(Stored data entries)
....

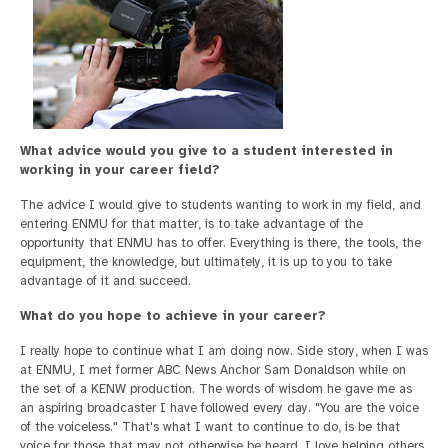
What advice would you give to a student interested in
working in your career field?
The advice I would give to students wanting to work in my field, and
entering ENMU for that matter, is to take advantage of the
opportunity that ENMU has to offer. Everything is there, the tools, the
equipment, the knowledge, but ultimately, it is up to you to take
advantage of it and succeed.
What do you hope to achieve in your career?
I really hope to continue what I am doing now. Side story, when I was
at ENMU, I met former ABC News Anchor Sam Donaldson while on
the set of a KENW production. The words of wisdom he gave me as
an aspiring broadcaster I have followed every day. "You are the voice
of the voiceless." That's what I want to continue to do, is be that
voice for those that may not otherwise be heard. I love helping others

....

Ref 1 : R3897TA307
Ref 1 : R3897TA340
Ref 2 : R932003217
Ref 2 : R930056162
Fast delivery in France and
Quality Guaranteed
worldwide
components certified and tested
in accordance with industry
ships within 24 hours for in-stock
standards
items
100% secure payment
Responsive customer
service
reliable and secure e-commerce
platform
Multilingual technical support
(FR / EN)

....

#### Assignment
Your answer must be the lines above from the one containing "at ENMU, I met" to the one containing "voice for those", both included, restated word for word.

#### Output below
at ENMU, I met former ABC News Anchor Sam Donaldson while on
the set of a KENW production. The words of wisdom he gave me as
an aspiring broadcaster I have followed every day. "You are the voice
of the voiceless." That's what I want to continue to do, is be that
voice for those that may not otherwise be heard. I love helping others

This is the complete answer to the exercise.